In Jesus the promise is fulfilled that God will gather his scattered people; despite their sin, God has now made a way for them to return to him. The price of sin has been paid in the death of Christ and the firstfruits of the harvest have been seen in his resurrection so that now all who trust in him can be saved, all those who believe that what he has done is the only thing that can rescue and redeem receive new life and eternal life and the promise of resurrection. All those who have been scattered over the face of the earth for all these centuries are now being gathered by his Holy Spirit and awaiting his return, that moment where the wheat is gathered in and the chaff is scattered and the firstfruits of his salvation, you and me, are offered to God as an offering in righteousness.
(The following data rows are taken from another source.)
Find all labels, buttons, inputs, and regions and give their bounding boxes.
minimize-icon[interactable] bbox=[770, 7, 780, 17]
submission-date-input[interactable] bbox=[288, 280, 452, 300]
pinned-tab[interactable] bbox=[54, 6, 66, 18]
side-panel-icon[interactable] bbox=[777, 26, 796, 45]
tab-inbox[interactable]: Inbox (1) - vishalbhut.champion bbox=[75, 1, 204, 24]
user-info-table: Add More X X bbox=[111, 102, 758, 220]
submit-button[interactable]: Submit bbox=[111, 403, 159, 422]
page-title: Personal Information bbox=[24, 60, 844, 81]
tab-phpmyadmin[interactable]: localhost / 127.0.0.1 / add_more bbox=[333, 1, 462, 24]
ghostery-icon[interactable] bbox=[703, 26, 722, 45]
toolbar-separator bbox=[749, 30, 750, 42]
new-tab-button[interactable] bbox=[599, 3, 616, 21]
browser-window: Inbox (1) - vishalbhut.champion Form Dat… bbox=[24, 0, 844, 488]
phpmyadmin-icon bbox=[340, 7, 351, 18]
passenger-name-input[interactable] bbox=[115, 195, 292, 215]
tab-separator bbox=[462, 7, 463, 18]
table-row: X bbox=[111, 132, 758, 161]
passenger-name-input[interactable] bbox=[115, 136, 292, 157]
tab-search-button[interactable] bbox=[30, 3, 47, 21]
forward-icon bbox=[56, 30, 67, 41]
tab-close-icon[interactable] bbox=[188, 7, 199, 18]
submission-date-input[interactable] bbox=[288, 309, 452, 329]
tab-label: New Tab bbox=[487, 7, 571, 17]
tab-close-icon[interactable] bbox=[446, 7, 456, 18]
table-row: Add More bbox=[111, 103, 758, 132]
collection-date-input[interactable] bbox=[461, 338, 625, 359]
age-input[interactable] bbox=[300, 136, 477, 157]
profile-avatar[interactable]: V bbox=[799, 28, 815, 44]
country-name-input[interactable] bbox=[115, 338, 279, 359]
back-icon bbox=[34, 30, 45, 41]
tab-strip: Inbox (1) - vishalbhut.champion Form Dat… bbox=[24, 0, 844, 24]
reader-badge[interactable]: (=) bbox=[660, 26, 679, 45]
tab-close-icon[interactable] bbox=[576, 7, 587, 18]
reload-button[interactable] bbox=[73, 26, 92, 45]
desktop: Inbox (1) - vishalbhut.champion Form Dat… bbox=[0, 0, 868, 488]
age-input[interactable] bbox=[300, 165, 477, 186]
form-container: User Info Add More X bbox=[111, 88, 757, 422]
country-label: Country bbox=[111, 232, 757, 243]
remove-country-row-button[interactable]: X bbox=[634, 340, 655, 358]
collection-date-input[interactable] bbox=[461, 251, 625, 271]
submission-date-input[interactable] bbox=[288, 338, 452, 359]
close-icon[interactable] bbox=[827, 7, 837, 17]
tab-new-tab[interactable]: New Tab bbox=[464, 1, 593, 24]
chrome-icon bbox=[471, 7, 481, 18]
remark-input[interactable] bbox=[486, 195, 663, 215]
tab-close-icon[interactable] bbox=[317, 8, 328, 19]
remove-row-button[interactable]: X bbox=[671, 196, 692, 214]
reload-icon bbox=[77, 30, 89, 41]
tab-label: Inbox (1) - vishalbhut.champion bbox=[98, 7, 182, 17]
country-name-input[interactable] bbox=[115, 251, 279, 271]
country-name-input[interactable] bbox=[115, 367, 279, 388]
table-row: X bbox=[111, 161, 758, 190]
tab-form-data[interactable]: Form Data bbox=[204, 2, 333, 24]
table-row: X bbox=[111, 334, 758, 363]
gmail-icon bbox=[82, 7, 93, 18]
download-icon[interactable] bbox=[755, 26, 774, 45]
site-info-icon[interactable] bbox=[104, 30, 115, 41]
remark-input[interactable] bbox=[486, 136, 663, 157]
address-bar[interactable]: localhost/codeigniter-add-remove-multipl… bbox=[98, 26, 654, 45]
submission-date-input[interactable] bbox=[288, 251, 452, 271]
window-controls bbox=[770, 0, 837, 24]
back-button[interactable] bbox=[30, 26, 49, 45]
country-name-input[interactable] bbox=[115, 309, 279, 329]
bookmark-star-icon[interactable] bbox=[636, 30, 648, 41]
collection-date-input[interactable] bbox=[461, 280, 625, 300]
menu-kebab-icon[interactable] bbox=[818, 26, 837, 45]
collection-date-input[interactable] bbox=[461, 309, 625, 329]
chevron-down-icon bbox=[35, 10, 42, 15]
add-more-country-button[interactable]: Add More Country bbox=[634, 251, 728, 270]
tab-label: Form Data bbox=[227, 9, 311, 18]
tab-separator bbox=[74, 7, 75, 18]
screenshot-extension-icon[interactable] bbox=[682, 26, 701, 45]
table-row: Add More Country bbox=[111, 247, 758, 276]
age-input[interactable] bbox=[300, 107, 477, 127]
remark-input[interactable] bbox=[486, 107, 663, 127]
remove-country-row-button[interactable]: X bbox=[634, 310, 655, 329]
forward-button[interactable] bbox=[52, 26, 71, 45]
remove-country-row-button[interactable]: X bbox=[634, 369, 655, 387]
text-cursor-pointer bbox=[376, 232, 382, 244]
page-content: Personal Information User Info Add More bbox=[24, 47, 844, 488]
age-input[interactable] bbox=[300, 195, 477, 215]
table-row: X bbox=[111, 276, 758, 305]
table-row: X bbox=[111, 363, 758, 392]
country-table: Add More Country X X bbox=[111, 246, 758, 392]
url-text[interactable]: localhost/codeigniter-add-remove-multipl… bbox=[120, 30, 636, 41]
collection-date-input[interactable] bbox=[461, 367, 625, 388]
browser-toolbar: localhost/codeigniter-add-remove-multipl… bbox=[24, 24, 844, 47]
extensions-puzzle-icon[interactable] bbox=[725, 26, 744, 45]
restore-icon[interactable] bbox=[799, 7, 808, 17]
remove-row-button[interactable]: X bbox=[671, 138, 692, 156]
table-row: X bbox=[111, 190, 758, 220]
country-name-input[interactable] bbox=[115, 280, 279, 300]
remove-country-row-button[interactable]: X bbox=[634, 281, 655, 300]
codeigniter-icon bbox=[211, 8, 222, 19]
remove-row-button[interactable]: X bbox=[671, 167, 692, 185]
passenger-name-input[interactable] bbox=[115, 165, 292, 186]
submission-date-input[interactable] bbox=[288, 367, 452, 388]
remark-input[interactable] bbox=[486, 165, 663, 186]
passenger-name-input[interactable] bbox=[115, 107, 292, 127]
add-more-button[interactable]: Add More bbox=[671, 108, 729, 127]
And then finally the effects of the fall will be reversed and there will be a new heaven and a new earth in which all will be well and all will be well and all manner of things will be well. The scattering of men in Genesis 11 is for the good of those who in their pride defied God, and the gathering that is finally seen in Revelation is Gods own harvest of his chosen. The thanksgiving we offer today is thanksgiving for having been chosen by grace and experiencing even among ourselves the firstfruits of a blessed eternity. The Lord scatters the proud who seek a name for themselves. The Lord chooses the harvest. May the name of the Lord be thanked and praised.